- **Exercise details**: Look through the records that follow. Copy every line containing the word "Betterbird".

- **Study material**:

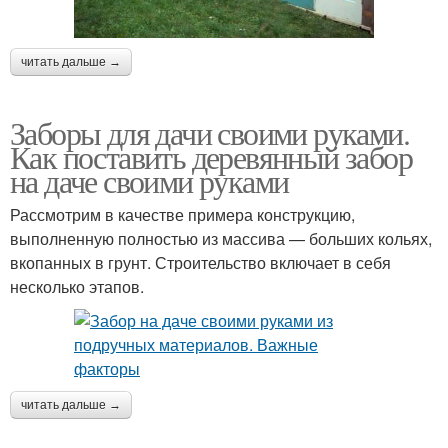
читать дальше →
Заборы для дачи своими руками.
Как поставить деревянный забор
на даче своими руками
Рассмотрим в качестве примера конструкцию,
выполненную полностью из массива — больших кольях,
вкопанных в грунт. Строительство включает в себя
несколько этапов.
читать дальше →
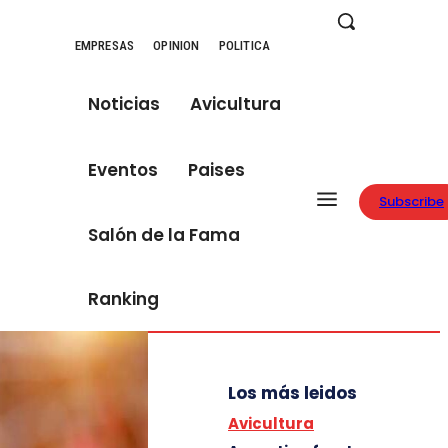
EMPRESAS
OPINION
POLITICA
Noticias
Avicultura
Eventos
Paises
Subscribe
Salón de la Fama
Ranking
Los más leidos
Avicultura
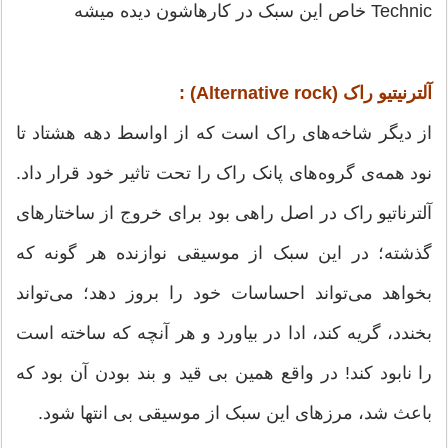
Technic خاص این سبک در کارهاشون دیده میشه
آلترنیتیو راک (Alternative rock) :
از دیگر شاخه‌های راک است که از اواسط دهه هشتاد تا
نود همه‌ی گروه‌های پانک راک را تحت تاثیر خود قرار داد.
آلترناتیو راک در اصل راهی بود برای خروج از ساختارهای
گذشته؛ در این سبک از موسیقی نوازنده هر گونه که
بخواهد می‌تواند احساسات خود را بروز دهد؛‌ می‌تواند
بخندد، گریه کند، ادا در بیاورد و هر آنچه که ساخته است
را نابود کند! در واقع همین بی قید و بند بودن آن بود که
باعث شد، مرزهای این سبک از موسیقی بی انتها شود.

...

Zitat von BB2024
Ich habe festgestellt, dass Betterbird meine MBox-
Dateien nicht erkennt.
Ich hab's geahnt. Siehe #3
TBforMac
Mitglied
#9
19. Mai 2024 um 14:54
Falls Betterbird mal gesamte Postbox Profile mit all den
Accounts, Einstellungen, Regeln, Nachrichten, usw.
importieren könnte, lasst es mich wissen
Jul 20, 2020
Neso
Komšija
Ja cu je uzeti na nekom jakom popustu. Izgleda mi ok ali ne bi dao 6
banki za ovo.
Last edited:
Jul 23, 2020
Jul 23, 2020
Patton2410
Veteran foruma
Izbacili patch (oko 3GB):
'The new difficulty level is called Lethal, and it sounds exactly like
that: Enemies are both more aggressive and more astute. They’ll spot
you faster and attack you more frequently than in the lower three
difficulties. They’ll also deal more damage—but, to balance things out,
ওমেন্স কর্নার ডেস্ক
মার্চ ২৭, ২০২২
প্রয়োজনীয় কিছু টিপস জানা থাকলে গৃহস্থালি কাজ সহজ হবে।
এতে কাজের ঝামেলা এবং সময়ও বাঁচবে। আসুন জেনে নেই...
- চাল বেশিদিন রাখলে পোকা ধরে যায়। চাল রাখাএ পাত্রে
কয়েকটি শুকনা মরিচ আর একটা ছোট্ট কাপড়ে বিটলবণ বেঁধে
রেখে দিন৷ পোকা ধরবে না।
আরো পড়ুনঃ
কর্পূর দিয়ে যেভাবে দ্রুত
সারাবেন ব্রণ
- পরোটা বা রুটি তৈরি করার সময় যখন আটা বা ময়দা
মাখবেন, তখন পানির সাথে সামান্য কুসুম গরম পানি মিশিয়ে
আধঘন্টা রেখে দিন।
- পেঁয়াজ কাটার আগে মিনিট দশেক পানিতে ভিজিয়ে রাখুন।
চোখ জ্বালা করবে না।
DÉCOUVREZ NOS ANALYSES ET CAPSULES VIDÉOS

- **Solved exercise**:
Ich habe festgestellt, dass Betterbird meine MBox-
Falls Betterbird mal gesamte Postbox Profile mit all den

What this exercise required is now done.